战马的优劣,也是以冲锋速度来确定的,冲锋的速度越快、冲击力越大,则战马越是优良,至于说冲锋速度差不多的战马,则以体形来确定优劣,体形越高的战马,越是优秀。
一匹上好的战马,可遇不可求,譬如说阿拉伯马,每一匹的价格达到了一百多两白银,而且有价无市,至于传说之中的千里马,也就是汗血宝马,就算是军队之中的高级将领,也几乎都没有见过。
也就是在这种交谈的过程之中,吴帆徽与马继刚和孙凯林逐渐开始熟悉,他们之间的话语也很多了,对于吴帆徽动辄开口询问行军作战的事宜,两人没有觉得奇怪,所知道的事宜也是详细的说出来。
通过这样的交谈,吴帆徽逐渐知道了大明军队的一些情况,也知道大明卫所军队处于崩溃的状态,战斗力稍微强悍的都是招募的军士,军户制度也基本瓦解,绝大部分的军户没有丝毫的战斗力,他们的处境比不上农民,打出生开始就是种地,甚至没有摸过兵器。

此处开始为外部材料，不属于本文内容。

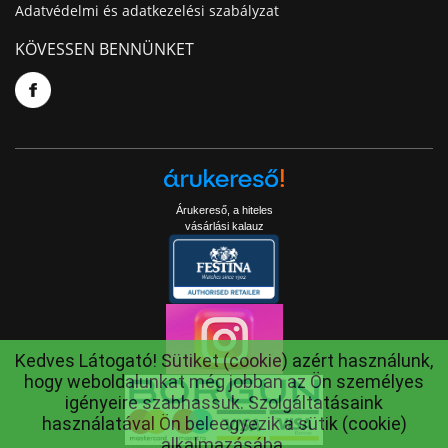
Adatvédelmi és adatkezelési szabályzat
KÖVESSEN BENNÜNKET
Árukereső, a hiteles
vásárlási kalauz
Kedves Látogató! Sütiket (cookie) azért használunk,
hogy weboldalunkat még jobban az Ön személyes
igényeire szabhassuk. Szolgáltatásaink
használatával Ön beleegyezik a sütik (cookie)
alkalmazásába.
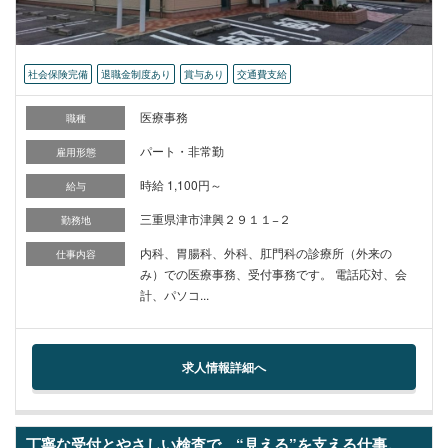
社会保険完備
退職金制度あり
賞与あり
交通費支給
医療事務
職種
パート・非常勤
雇用形態
時給 1,100円～
給与
三重県津市津興２９１１−２
勤務地
内科、胃腸科、外科、肛門科の診療所（外来の
仕事内容
み）での医療事務、受付事務です。 電話応対、会
計、パソコ...
求人情報詳細へ
丁寧な受付とやさしい検査で、“見える”を支える仕事。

这都是交谈,尽管吴帆徽熟悉历史,但是所有事情,他都需要亲眼见到之后,才会了解,譬如说这土匪的事宜,就绝不是几百年之后电影之中表现出来的,人家上来就是厮杀,根本没有什么废话,也不会给你任何准备的时间。
八月初八,吴帆徽一行终于离开了延安府所辖的地方。
延安府与西安府交界的地方名为凤凰谷。
过了凤凰谷,就是西安府所辖的同官县,也就是几百年之后的铜川市。
在吴帆徽的印象里面,西安府比延安府要强很多,辖下的地方自然比延安府也要好很多的,可是经过凤凰谷,进入到同官县所辖地界之后,沿途见到的场景,让他大为吃惊,官道四周非常的萧条,就算是能够看见的官道附近的村镇,也几乎见不到什么人,官道两边全部都是光溜溜的枯死的树干,没有树皮,见不到叶子,地上更是见不到青草,马蹄踏过,扬起的是一片片的尘土。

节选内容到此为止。